A surface thermometer reads the surface temperature of anything its pointed at and is able to switch from Celsius to Fahrenheit. Laser sighting allows you to read the exact point and the temperature is instantly displayed in a LCD screen. The back-lit screen feature is preferred by horse people because you can use in low light or at night. To use: select a target and point. The smaller the target, the closer you should be to it. When accuracy is critical, make sure the target is at least twice as large as the spot. As the distance from the object increases the spot size of the area is measured by the unit becomes larger. ie: Your reading 1" spot if your 8" from the target, your reading a 2" spot if you 16" from the target and a 3" spot at 24" from the target.
So, just how do horse people use them? Some call surface thermometers the poor mans scanners or mini thermographer.

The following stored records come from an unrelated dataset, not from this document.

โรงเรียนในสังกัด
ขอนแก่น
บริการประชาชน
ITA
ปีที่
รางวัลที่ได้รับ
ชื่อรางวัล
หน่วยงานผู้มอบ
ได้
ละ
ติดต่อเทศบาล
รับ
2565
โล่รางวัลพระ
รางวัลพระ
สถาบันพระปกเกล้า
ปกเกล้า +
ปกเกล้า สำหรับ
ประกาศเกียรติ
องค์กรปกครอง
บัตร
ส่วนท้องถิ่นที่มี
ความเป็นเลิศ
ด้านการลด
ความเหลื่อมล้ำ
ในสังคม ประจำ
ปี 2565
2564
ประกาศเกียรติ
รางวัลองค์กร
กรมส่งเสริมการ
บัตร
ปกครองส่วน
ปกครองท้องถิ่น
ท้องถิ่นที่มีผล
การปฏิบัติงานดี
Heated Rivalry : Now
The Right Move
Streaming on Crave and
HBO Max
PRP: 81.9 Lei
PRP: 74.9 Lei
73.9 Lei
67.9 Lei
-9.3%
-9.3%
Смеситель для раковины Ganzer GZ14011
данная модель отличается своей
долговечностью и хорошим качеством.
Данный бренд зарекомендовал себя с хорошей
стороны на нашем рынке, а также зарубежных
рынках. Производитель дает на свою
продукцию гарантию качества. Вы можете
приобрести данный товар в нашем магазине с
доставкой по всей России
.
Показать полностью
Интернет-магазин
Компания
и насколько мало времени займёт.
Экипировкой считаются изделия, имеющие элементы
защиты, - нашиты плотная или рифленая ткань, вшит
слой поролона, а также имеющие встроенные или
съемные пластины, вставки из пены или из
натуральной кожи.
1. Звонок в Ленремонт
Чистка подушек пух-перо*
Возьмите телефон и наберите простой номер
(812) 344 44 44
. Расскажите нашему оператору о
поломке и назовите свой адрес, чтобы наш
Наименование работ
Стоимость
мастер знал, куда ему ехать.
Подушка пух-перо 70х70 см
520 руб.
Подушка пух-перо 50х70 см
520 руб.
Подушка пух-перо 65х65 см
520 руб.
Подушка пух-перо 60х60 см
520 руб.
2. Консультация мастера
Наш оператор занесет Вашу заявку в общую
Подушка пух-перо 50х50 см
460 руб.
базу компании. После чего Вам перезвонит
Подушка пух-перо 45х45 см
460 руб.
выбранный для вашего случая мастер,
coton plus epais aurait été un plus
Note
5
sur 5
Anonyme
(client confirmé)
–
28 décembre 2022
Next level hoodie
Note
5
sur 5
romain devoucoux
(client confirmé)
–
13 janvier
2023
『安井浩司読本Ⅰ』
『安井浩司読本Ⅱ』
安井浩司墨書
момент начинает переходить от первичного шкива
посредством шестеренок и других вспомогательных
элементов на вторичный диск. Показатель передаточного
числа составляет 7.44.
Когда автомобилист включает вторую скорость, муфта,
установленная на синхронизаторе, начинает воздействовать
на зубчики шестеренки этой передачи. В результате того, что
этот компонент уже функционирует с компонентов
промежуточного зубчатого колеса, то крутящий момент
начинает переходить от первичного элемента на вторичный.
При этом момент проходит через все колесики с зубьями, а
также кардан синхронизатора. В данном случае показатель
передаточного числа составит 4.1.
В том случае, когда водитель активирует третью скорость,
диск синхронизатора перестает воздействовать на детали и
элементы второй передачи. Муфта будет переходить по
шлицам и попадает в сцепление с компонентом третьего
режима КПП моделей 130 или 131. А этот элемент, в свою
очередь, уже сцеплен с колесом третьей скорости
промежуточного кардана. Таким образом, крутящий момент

I first heard the name Scanners by owners of the Acuscope equipment (microcurrent stimulators) that owned early models of surface thermometers. The readout was a red, yellow, and green system with some noise and colored lights on the little black box to indicate the hot spots. Because they scanned over an area looking for hot spots they were called scanners. A Thermographer is an imaging technique that assesses temperature with a color images. As such it can be used to detect heat or a 'hot spot', and since heat is one of the cardinal signs of inflammation it can be used to detect injury at very early stages.
Apparently those using surface thermometers have developed the knack to find specifics they are looking for. At the track they will scan the front legs looking for the slightest difference in heat. To do this effectively can be tricky. Surface thermometers are affected by; drafts, Sun Light, and change in the weather.
You must try to make equal comparisons. Say you are looking for front leg splints before they have surfaced. The action of a splint ready to "pop out" will create a small amount of heat that might not be noticeable by the touch. So, they use the surface thermometer to take numerous measurements over each front leg and compare the two. Being very careful to stand at the same distance and out of drafts for each measurement. The measurements should be similar; if over (5) degrees or higher they consider this suspect and treat accordingly. Well, you can see it doesn't take a genius to figure out this can be valuable information. Others have used them looking for heat coming from the hoofs or hock problems, shoulder and backs. Checking one of my horses with chronic wind puffs, it was easy to see which leg was having problems. The problem leg was measurably colder than the other. So if you can't afford expensive diagnostic tests a surface thermometer may be a worthwhile investment.